Stored records

★ ★ ★ ★

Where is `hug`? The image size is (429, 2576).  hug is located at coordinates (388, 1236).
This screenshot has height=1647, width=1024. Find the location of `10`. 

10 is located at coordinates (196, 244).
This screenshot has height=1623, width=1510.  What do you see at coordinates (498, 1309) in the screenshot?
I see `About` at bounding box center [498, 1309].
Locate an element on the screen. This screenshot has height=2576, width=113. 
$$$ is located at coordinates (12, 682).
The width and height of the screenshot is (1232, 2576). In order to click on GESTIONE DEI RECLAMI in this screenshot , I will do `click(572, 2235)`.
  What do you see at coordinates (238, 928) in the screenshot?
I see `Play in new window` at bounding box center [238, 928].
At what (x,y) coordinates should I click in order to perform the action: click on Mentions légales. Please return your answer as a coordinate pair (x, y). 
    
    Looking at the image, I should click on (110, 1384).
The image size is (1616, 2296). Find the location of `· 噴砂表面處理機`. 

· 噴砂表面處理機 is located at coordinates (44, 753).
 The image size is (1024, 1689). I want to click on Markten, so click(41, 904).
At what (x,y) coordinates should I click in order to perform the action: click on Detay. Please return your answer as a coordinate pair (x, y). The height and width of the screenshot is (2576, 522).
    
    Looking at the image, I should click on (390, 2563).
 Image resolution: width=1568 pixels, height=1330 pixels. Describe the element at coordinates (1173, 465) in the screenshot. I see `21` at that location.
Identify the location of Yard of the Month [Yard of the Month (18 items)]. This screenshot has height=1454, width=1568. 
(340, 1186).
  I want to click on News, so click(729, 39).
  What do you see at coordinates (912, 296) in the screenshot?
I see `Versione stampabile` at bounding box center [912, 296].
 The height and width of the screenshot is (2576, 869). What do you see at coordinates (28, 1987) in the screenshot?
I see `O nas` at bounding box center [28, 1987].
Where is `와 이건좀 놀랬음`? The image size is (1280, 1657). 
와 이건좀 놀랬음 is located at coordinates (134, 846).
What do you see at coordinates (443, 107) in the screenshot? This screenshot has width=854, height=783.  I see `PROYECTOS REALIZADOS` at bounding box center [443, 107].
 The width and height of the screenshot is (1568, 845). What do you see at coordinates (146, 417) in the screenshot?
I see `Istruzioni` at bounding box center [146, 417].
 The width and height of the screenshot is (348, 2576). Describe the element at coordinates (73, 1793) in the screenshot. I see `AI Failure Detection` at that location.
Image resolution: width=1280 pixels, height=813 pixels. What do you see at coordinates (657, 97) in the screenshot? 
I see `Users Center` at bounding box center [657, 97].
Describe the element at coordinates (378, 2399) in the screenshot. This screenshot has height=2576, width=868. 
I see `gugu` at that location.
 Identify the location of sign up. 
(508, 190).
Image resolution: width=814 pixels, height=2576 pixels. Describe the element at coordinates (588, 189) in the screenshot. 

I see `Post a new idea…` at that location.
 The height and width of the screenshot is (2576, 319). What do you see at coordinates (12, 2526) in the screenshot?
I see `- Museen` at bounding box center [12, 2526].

★ ★ ★ ★

- [ASSIGNED TASK] Repeat the data word for word, leaving out no line.

- [RESPONSE AREA]
Where is `hug`? The image size is (429, 2576).  hug is located at coordinates (388, 1236).
This screenshot has height=1647, width=1024. Find the location of `10`. 

10 is located at coordinates (196, 244).
This screenshot has height=1623, width=1510.  What do you see at coordinates (498, 1309) in the screenshot?
I see `About` at bounding box center [498, 1309].
Locate an element on the screen. This screenshot has height=2576, width=113. 
$$$ is located at coordinates (12, 682).
The width and height of the screenshot is (1232, 2576). In order to click on GESTIONE DEI RECLAMI in this screenshot , I will do `click(572, 2235)`.
  What do you see at coordinates (238, 928) in the screenshot?
I see `Play in new window` at bounding box center [238, 928].
At what (x,y) coordinates should I click in order to perform the action: click on Mentions légales. Please return your answer as a coordinate pair (x, y). 
    
    Looking at the image, I should click on (110, 1384).
The image size is (1616, 2296). Find the location of `· 噴砂表面處理機`. 

· 噴砂表面處理機 is located at coordinates (44, 753).
 The image size is (1024, 1689). I want to click on Markten, so click(41, 904).
At what (x,y) coordinates should I click in order to perform the action: click on Detay. Please return your answer as a coordinate pair (x, y). The height and width of the screenshot is (2576, 522).
    
    Looking at the image, I should click on (390, 2563).
 Image resolution: width=1568 pixels, height=1330 pixels. Describe the element at coordinates (1173, 465) in the screenshot. I see `21` at that location.
Identify the location of Yard of the Month [Yard of the Month (18 items)]. This screenshot has height=1454, width=1568. 
(340, 1186).
  I want to click on News, so click(729, 39).
  What do you see at coordinates (912, 296) in the screenshot?
I see `Versione stampabile` at bounding box center [912, 296].
 The height and width of the screenshot is (2576, 869). What do you see at coordinates (28, 1987) in the screenshot?
I see `O nas` at bounding box center [28, 1987].
Where is `와 이건좀 놀랬음`? The image size is (1280, 1657). 
와 이건좀 놀랬음 is located at coordinates (134, 846).
What do you see at coordinates (443, 107) in the screenshot? This screenshot has width=854, height=783.  I see `PROYECTOS REALIZADOS` at bounding box center [443, 107].
 The width and height of the screenshot is (1568, 845). What do you see at coordinates (146, 417) in the screenshot?
I see `Istruzioni` at bounding box center [146, 417].
 The width and height of the screenshot is (348, 2576). Describe the element at coordinates (73, 1793) in the screenshot. I see `AI Failure Detection` at that location.
Image resolution: width=1280 pixels, height=813 pixels. What do you see at coordinates (657, 97) in the screenshot? 
I see `Users Center` at bounding box center [657, 97].
Describe the element at coordinates (378, 2399) in the screenshot. This screenshot has height=2576, width=868. 
I see `gugu` at that location.
 Identify the location of sign up. 
(508, 190).
Image resolution: width=814 pixels, height=2576 pixels. Describe the element at coordinates (588, 189) in the screenshot. 

I see `Post a new idea…` at that location.
 The height and width of the screenshot is (2576, 319). What do you see at coordinates (12, 2526) in the screenshot?
I see `- Museen` at bounding box center [12, 2526].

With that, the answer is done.